Maybe the best statement of all comes from the Amicus brief filed by the IGDA and AIAS intending to educate about what games really are. After explaining the serious side (educational games, newsgames, etc.), they address the bulk of what’s out there:

“At the other end of the spectrum are games written primarily to entertain–but often also having important expressive components. Indeed, as this Court wrote in Winters v. New York, ‘the line between the informing and the entertaining is too elusive’ to serve as a distinguishing factor in First Amendment analysis.”

Danielle Riendeau

What I do for work: spend my days as the ACLU design/code/video ninja, write about games, make (tiny) games, teach digital media at Northeastern University. What I do for fun: all of the above, plus lots of running, fitness fun, filmmaking, outdoor exploration, world travel, sci-fi everything.

2 thoughts to “Your Right to Play”

  1. On topic here in Canada the state news agency CBC is reporting on it as well. They slap dashed a feature of the “ten most violent games” and I would suggest they missed the mark. Its good for a chuckle.

    Of note the write up of Resident Evil that seems like they can’t differentiate between Resident Evil and House of the Dead.

    I also wouldn’t describe Silent Hill as Lovecraft inspired.

  2. I had some very real fear about this ruling. It seems to me that with each newly created media, society takes the opportunity to impose more stringent speech restrictions than the first amendment would seem to allow.

    For instance: You can go to a museum and see a Pallid Bust of Pallas without qualm. The DeYoung in SF is hosting a Picaso exhibit that a) features nudes and b) for which it will gleefully sell tickets to children.

    At the any mainstream bookstore will sell Mein Kampf to anyone. I used to work at a bookstore, and sold about 1 copy of that book every other month.

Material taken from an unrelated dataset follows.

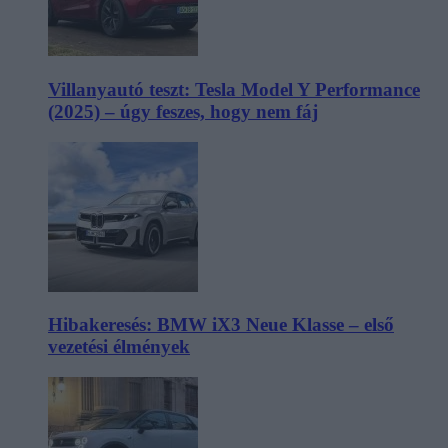
Villanyautó teszt: Tesla Model Y Performance
(2025) – úgy feszes, hogy nem fáj
Hibakeresés: BMW iX3 Neue Klasse – első
vezetési élmények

    However: anyone wanting to make a movie depicting consensual, erotic sex between adults will not find themselves able to find a large distributor. Let’s not kid ourselves: the social obstacle was created to prevent a legal one from being erected.

    And television? Television is even more restrictive than movies. A hint of a pierced nipple on broadcast TV faces a government mandated fine. As a result there are only 2 stations in the US willing to air patriarchy smashing shows like Game of Thrones.

    So when the court was asked to rule on whether video games ought to be regulated as if they were TV (heavily) or regulated as if they were books (not at all), I didn’t expect good news.

    Glad I was wrong.

    Side note: I did vote for the guy who pushed the bill in the CA Senate. And I (later) worked for one of the Senators who pushed for it. Yes. Yes I did (privately) take her to task over her position. She doesn’t seem to understand anything about games, gaming, or how markets function.